--- Input material ---

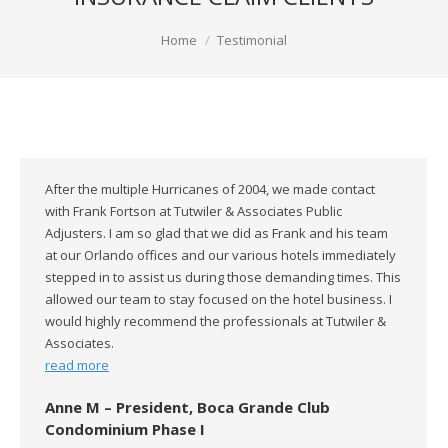
You are here:
Home
Testimonial
After the multiple Hurricanes of 2004, we made contact
with Frank Fortson at Tutwiler & Associates Public
Adjusters. I am so glad that we did as Frank and his team
at our Orlando offices and our various hotels immediately
stepped in to assist us during those demanding times. This
allowed our team to stay focused on the hotel business. I
would highly recommend the professionals at Tutwiler &
Associates.
read more
Anne M – President, Boca Grande Club
Condominium Phase I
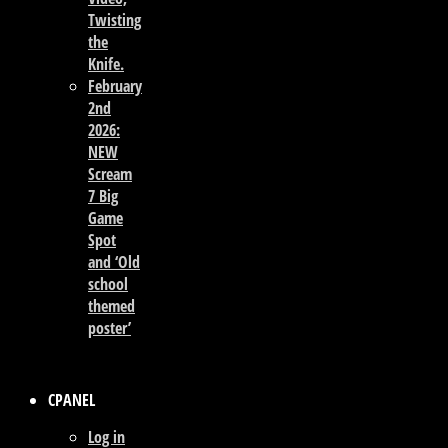
Twisting
the
Knife.
February
2nd
2026:
NEW
Scream
7 Big
Game
Spot
and ‘Old
school
themed
poster’
CPANEL
Log in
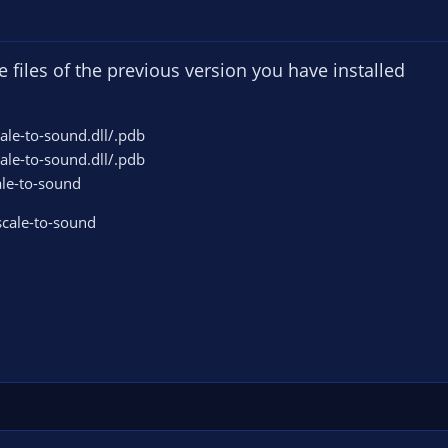
he files of the previous version you have installed
cale-to-sound.dll/.pdb
cale-to-sound.dll/.pdb
ale-to-sound
-scale-to-sound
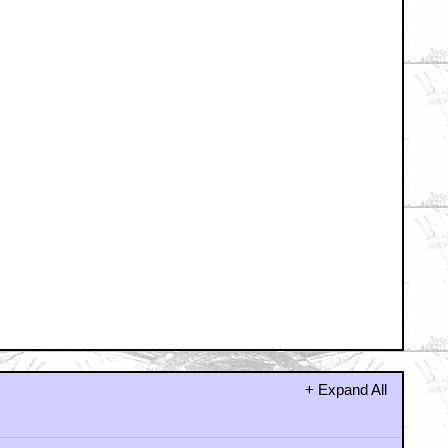
????
dy for it.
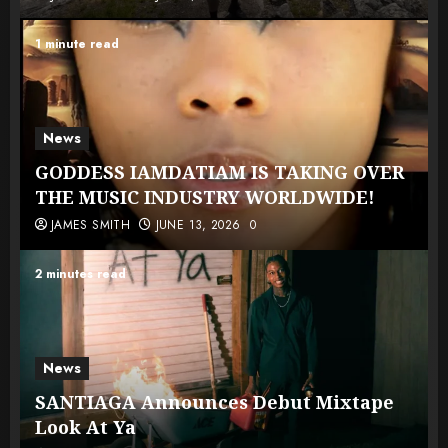
1 minute read
News
GODDESS IAMDATIAM IS TAKING OVER
THE MUSIC INDUSTRY WORLDWIDE!
JAMES SMITH
JUNE 13, 2026
0
2 minutes read
News
SANTIAGA Announces Debut Mixtape
Look At Ya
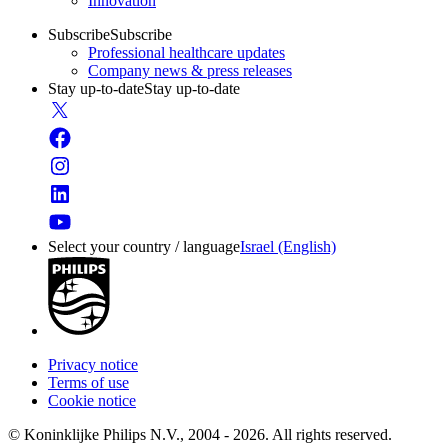
Innovation
Subscribe
Subscribe
Professional healthcare updates
Company news & press releases
Stay up-to-date
Stay up-to-date
Select your country / language
Israel (English)
Privacy notice
Terms of use
Cookie notice
© Koninklijke Philips N.V., 2004 - 2026. All rights reserved.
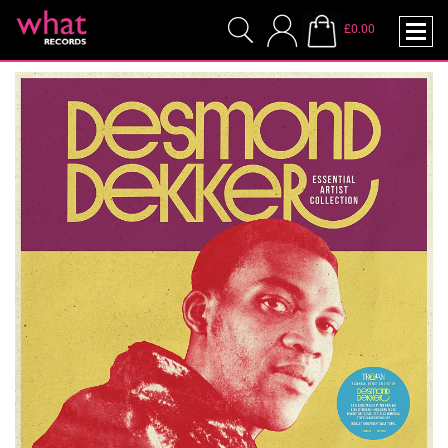
£0.00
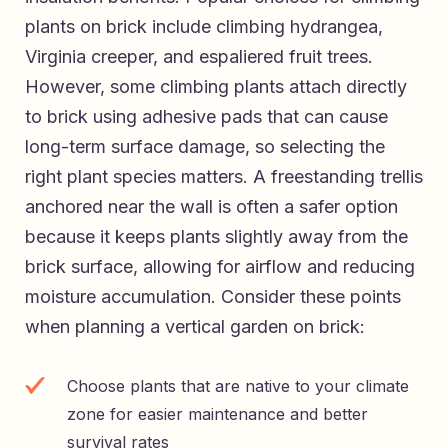
plants on brick include climbing hydrangea,
Virginia creeper, and espaliered fruit trees.
However, some climbing plants attach directly
to brick using adhesive pads that can cause
long-term surface damage, so selecting the
right plant species matters. A freestanding trellis
anchored near the wall is often a safer option
because it keeps plants slightly away from the
brick surface, allowing for airflow and reducing
moisture accumulation. Consider these points
when planning a vertical garden on brick:
Choose plants that are native to your climate
zone for easier maintenance and better
survival rates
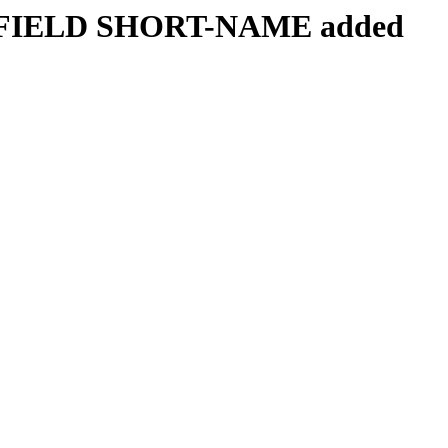
the FIELD SHORT-NAME added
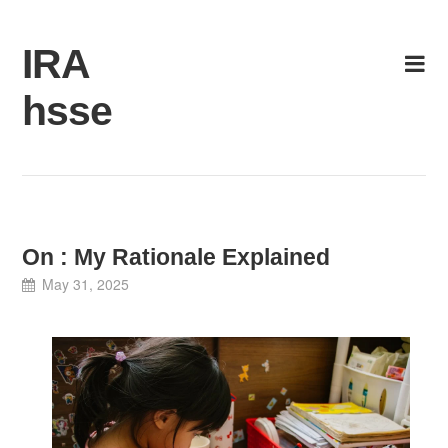
Skip
to
IRA
content
hsse
On : My Rationale Explained
May 31, 2025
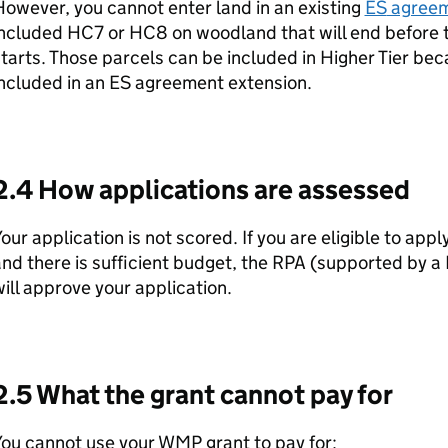
owever, you cannot enter land in an existing
ES
agree
included HC7 or HC8 on woodland that will end before 
tarts. Those parcels can be included in Higher Tier be
ncluded in an
ES
agreement extension.
2.4 How applications are assessed
our application is not scored. If you are eligible to appl
nd there is sufficient budget, the
RPA
(supported by a 
ill approve your application.
2.5 What the grant cannot pay for
You cannot use your
WMP
grant to pay for:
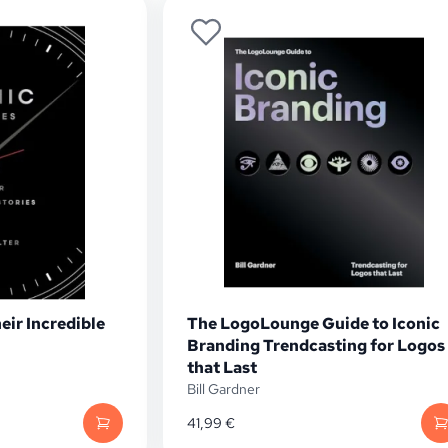
eir Incredible
The LogoLounge Guide to Iconic
Branding Trendcasting for Logos
that Last
Bill Gardner
41,99
€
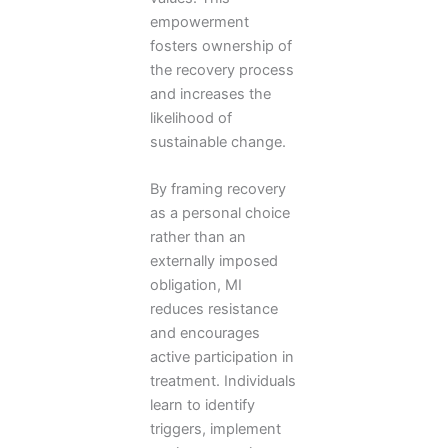
empowerment
fosters ownership of
the recovery process
and increases the
likelihood of
sustainable change.
By framing recovery
as a personal choice
rather than an
externally imposed
obligation, MI
reduces resistance
and encourages
active participation in
treatment. Individuals
learn to identify
triggers, implement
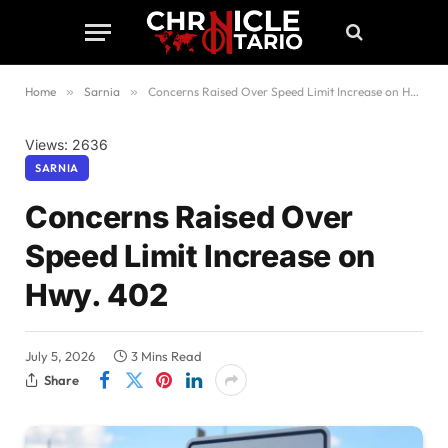
Home
»
Sarnia
»
Concerns Raised Over Speed Limit Increase on Hwy. 402
Views: 2636
SARNIA
Concerns Raised Over
Speed Limit Increase on
Hwy. 402
July 5, 2026
3 Mins Read
Share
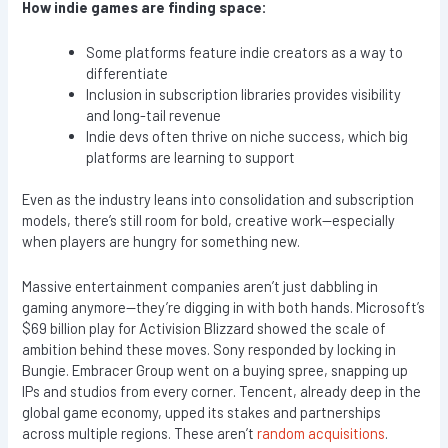
How indie games are finding space:
Some platforms feature indie creators as a way to
differentiate
Inclusion in subscription libraries provides visibility
and long-tail revenue
Indie devs often thrive on niche success, which big
platforms are learning to support
Even as the industry leans into consolidation and subscription
models, there’s still room for bold, creative work—especially
when players are hungry for something new.
Massive entertainment companies aren’t just dabbling in
gaming anymore—they’re digging in with both hands. Microsoft’s
$69 billion play for Activision Blizzard showed the scale of
ambition behind these moves. Sony responded by locking in
Bungie. Embracer Group went on a buying spree, snapping up
IPs and studios from every corner. Tencent, already deep in the
global game economy, upped its stakes and partnerships
across multiple regions. These aren’t
random acquisitions
.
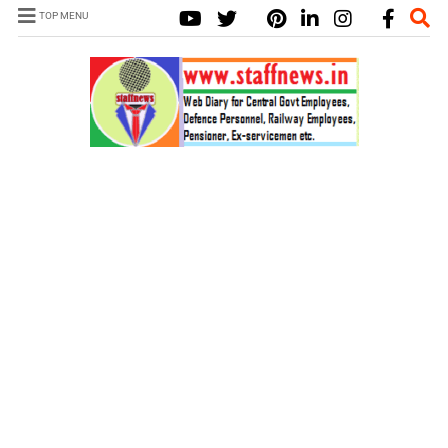
TOP MENU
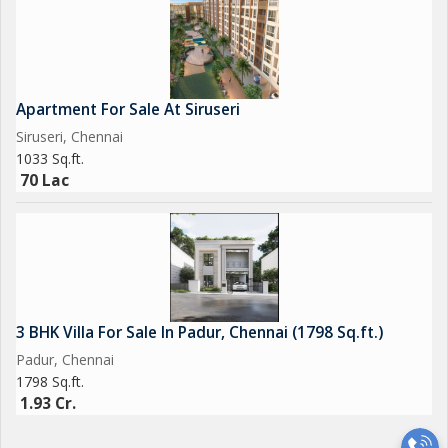
Apartment For Sale At Siruseri
Siruseri, Chennai
1033 Sq.ft.
70 Lac
3 BHK Villa For Sale In Padur, Chennai (1798 Sq.ft.)
Padur, Chennai
1798 Sq.ft.
1.93 Cr.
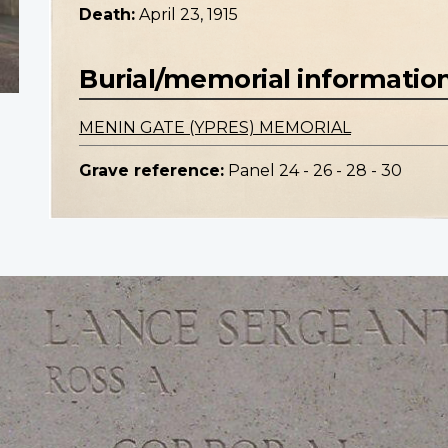
Death:
April 23, 1915
Burial/memorial informatio
MENIN GATE (YPRES) MEMORIAL
Grave reference:
Panel 24 - 26 - 28 - 30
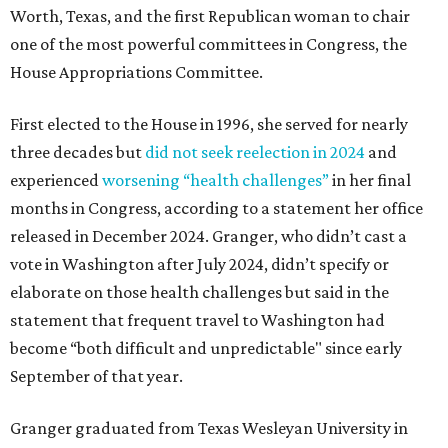
Worth, Texas, and the first Republican woman to chair
one of the most powerful committees in Congress, the
House Appropriations Committee.
First elected to the House in 1996, she served for nearly
three decades but
did not seek reelection in 2024
and
experienced
worsening “health challenges”
in her final
months in Congress, according to a statement her office
released in December 2024. Granger, who didn’t cast a
vote in Washington after July 2024, didn’t specify or
elaborate on those health challenges but said in the
statement that frequent travel to Washington had
become “both difficult and unpredictable" since early
September of that year.
Granger graduated from Texas Wesleyan University in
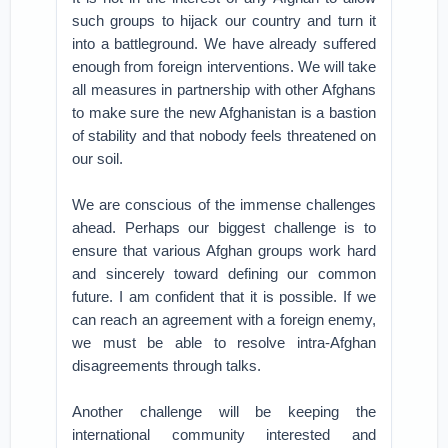
such groups to hijack our country and turn it
into a battleground. We have already suffered
enough from foreign interventions. We will take
all measures in partnership with other Afghans
to make sure the new Afghanistan is a bastion
of stability and that nobody feels threatened on
our soil.
We are conscious of the immense challenges
ahead. Perhaps our biggest challenge is to
ensure that various Afghan groups work hard
and sincerely toward defining our common
future. I am confident that it is possible. If we
can reach an agreement with a foreign enemy,
we must be able to resolve intra-Afghan
disagreements through talks.
Another challenge will be keeping the
international community interested and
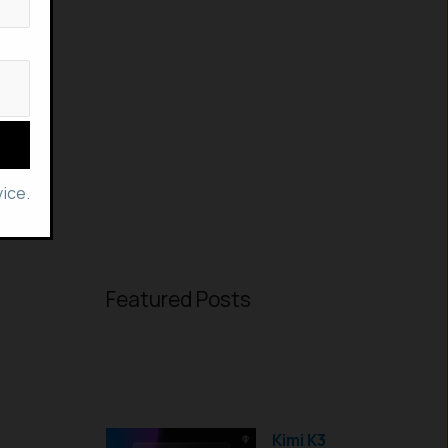
ice.
Featured Posts
Kimi K3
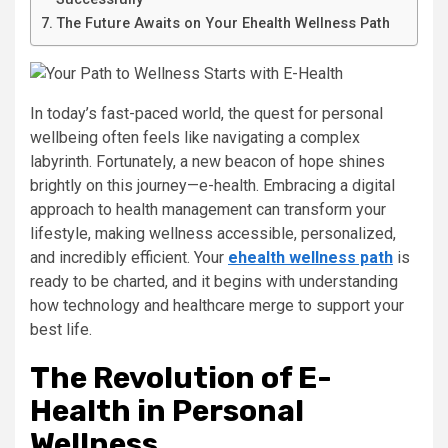
The Future Awaits on Your Ehealth Wellness Path
In today’s fast-paced world, the quest for personal
wellbeing often feels like navigating a complex
labyrinth. Fortunately, a new beacon of hope shines
brightly on this journey—e-health. Embracing a digital
approach to health management can transform your
lifestyle, making wellness accessible, personalized,
and incredibly efficient. Your
ehealth wellness path
is
ready to be charted, and it begins with understanding
how technology and healthcare merge to support your
best life.
The Revolution of E-
Health in Personal
Wellness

--- What needs to be done ---
Lines with "groups": copy every one of them from the listing above.

--- Response to this exercise ---
such groups to hijack our country and turn it
ensure that various Afghan groups work hard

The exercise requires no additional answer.